Republicans in Congress advanced against the EPA and the Obama administration’s energy policy on two fronts today. In the House, the Energy and Commerce Committee approved a bill to stop the EPA from implementing regulations to enforce its finding on carbon dioxide emissions as a pollutant. The bill will certainly pass the House, and might pass the Senate as well:
Lawmakers approved a bill to block Environmental Protection Agency (EPA) regulations on carbon dioxide emissions in a key House subcommittee, Thursday.
The House Energy and Commerce Committee’s Energy and Power Subcommittee voted in favor of the bill with a voice vote along party lines. No amendments were offered, and so far there is no word on when the full committee and House will take up the measure.
In the debate leading up to the vote, Republicans attempted to frame the legislation as a measure that would stop job-killing regulations they argue contribute to high gas prices. Democrats, on the other hand, blasted the bill, calling it extreme, and saying it would roll back reasonable EPA efforts to control dangerous greenhouse gas emissions that contribute to climate change.
Barack Obama has threatened to veto any bill that restricts the EPA from enforcing that finding, and it may well come to that. A few Democrats in the Senate want the EPA reined in as well, notably Jay Rockefeller, who has already proposed a two-year moratorium. Other Senators in red states, such as Ben Nelson in Nebraska and Claire McCaskill in Missouri, might decide that they’ll push off the onus of stopping the bill onto Obama and let him take the heat in the 2012 election. Harry Reid may have to generate a filibuster to prevent that from happening.
That may not be the biggest development, though. The Congressional Research Service (CRS) has issued a report that claims that the US has far more recoverable reserves in oil and natural gas than previously thought:
U.S. proved reserves of oil total 19.1 billion barrels, reserves of natural gas total 244.7 trillion cubic feet, and natural gas liquids reserves of 9.3 billion barrels. Undiscovered technically recoverable oil in the United States is 145.5 billion barrels, and undiscovered technically recoverable natural gas is 1,162.7 trillion cubic feet.
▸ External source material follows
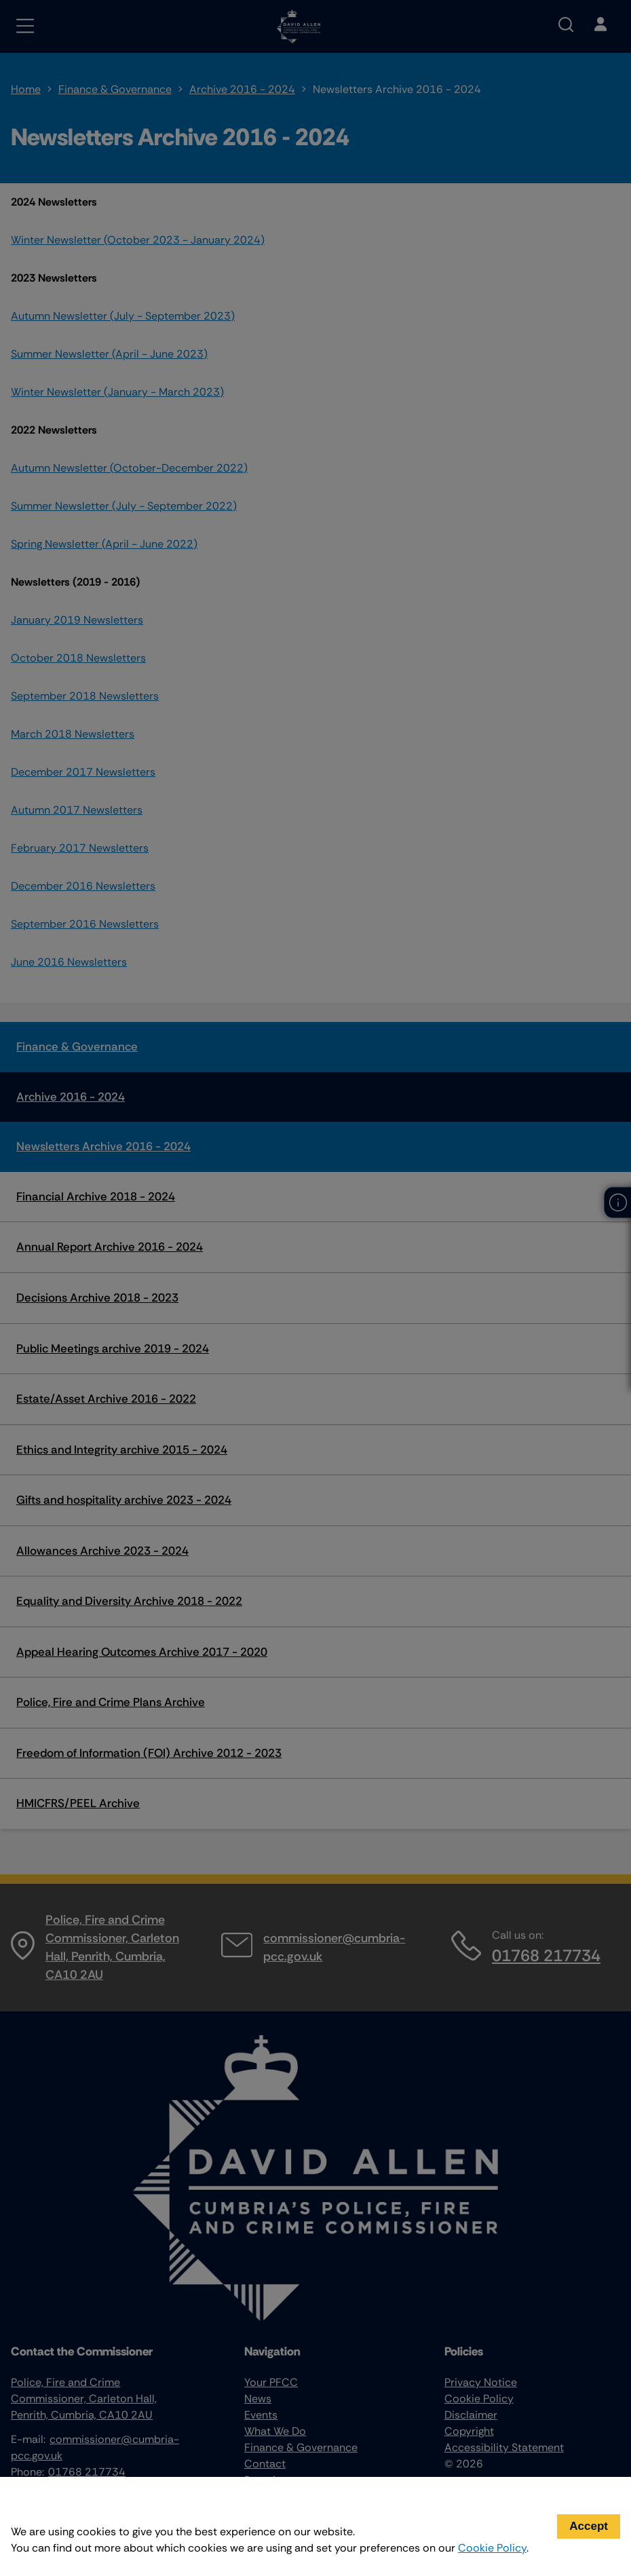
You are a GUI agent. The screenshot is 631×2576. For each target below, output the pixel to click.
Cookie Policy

The demonstrated reserve base for coal is 488 billion short tons, of which 261 billion short tons are considered technically recoverable. …
Proved reserves are those amounts of oil, natural gas, or coal that have been discovered and defined, typically by drilling wells or other exploratory measures, and which can be economically recovered. In the United States, proved reserves are typically measured by private companies, who report their findings to the Securities and Exchange Commission because they are considered capital assets. In addition to the volumes of proved reserves are deposits of oil and gas that have not yet been discovered, which are called undiscovered resources. The term has a specific meaning: undiscovered resources are amounts of oil and gas estimated to exist in unexplored areas. If they are considered to be recoverable using existing production technologies, they are referred to as undiscovered technically recoverable resources (UTRR). In-place resources are intended to represent all of the oil, natural gas, or coal contained in a formation or basin without regard to technical or economic recoverability.
Jim Inhofe briefed the Senate on these findings in a floor speech earlier today:
My message today is simply this: higher gas prices-indeed, higher prices for the energy we use – are an explicit policy goal of the Obama Administration. Let me put it another way: the Obama Administration is attacking affordable energy.
By stopping the President’s costly cap-and-trade rules, we will also remove a significant barrier to developing America’s energy resources. You see, the cap-and-trade agenda is also about energy austerity. The hope is that if we restrict enough supply, the price will increase, and we can then simply shift to less costly alternatives. Yet this is wishful thinking.
We have, in fact, 163 billion barrels of recoverable oil-nearly six times higher than what President Obama and the Democrats like to claim. Let’s think about 163 billion barrels for a moment: that is enough to maintain our current levels of production and replace our imports from the Persian Gulf for more than 50 years.
But oil resources offer only a glimpse of the full picture. As I noted earlier, CRS found that America’s combined recoverable natural gas, oil, and coal endowment is the largest on Earth. It’s far larger than that of Saudi Arabia, China, and Canada combined.
Opponents of domestic production in oil and gas claim we cannot drill our way out of the energy crisis and our dependence on imported oil. However, the findings certainly suggest that we can in fact do so, and that we can make that solution last for a very long time. Even on its own, those reserves would last 22 years if we stopped all current areas of American production. Furthermore, we’re likely to find more as we take the leash off of exploration.
It’s time to start acting like adults. We need to use oil, and we have plenty under our feet. Let’s start using it instead of putting cash into the pockets of unstable and unfriendly regimes.